Read from a specific spot in a file C++

2019-05-02 07:04发布

问题:

I have a program in C++ that needs to return a line that a specific word appears in. For instance, if my file looks like this:

the cow jumped over
the moon with the
green cheese in his mouth

and I need to print the line that has "with". All the program gets is the offset from the beginning of the file (in this case 24, since "with" is 24 characters from the beginning of the file).

How do I print the whole line "the moon with the", with just the offset?

Thanks a lot!

回答1:

A good solution is reading the file from the beginning until the desired position (answer by @Chet Simpson). If you want optimization (e.g. very large file, position somewhere in the middle, typical lines rather short), you can read the file backwards. However, this only works with files opened in binary mode (any file on unix-like platforms; open the file with ios_base::binary parameter on Windows).

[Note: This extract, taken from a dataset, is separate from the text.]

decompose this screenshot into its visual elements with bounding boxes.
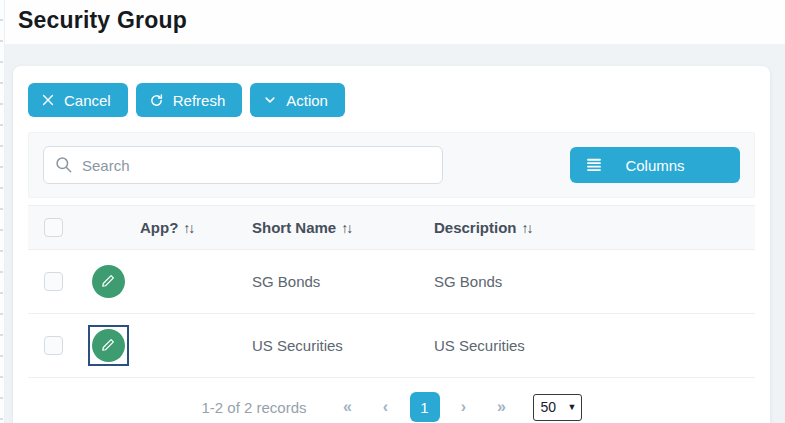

The algorithm goes as follows:

  • Go back a few bytes in file
  • Read the few bytes
  • If there is an end-of-line there, the rest is easy
  • Otherwise, repeat

Code (tested on Windows):

std::string GetSurroundingLine(std::istream& f, std::istream::pos_type start_pos)
{
    std::istream::pos_type prev_pos = start_pos;
    std::istream::pos_type pos;
    char buffer[40]; // typical line length, so typical iteration count is 1
    std::istream::pos_type size = sizeof(buffer);

    // Look for the beginning of the line that includes the given position
    while (true)
    {
        // Move back 40 bytes from prev_pos
        if (prev_pos < size)
            pos = 0;
        else
            pos = prev_pos - size;
        f.seekg(pos);

        // Read 40 bytes
        f.read(buffer, prev_pos - pos);
        if (!f)
            throw;

        // Look for a newline byte, which terminates previous line
        int eol_pos;
        for (eol_pos = sizeof(buffer) - 1; eol_pos >= 0; --eol_pos)
            if (buffer[eol_pos] == '\n')
                break;

        // If found newline or got to beginning of file - done looking
        if (eol_pos >= 0 || pos == (std::istream::pos_type)0)
        {
            pos += eol_pos + 1;
            break;
        }
    }

    // Position the read pointer
    f.seekg(pos);

    // Read the line
    std::string s;
    std::getline(f, s, '\n');

    return s;
}

Edit: On Windows-like platforms, where end-of-line is marked by \r\n, since you have to use binary mode, the output string will contain the extra character \r (unless there is no end-of-line at end-of-file), which you can throw away.



回答2:

You can do this by reading each line individually and recording the file position before and after the read. Then it's just a simple check to see if the offset of the word falls within the bounds of that line.

#include <iostream>
#include <fstream>
#include <string>

std::string LineFromOffset(
    const std::string &filename,
    std::istream::pos_type targetIndex)
{
    std::ifstream input(filename);

    //  Save the start position of the first line. Should be zero of course.
    std::istream::pos_type  lineStartIndex = input.tellg();

    while(false == input.eof())
    {
        std::string   line;

        std::getline(input, line);

        //  Get the end position of the line
        std::istream::pos_type  lineEndIndex = input.tellg();

        //  If the index of the word we're looking for in the bounds of the
        //  line, return it
        if(targetIndex >= lineStartIndex && targetIndex < lineEndIndex)
        {
            return line;
        }

        // The end of this line is the start of the next one. Set it
        lineStartIndex = lineEndIndex;
    }

    //  Need a better way to indicate failure
    return "";
}

void PrintLineTest()
{
    std::string str = LineFromOffset("test.txt", 24);

    std::cout << str;
}


回答3:

There are functions of each of the operation fopen - open the file

fseek - seek the file to the desired offset

fread - read the amount of bytes you want

fclose - close the file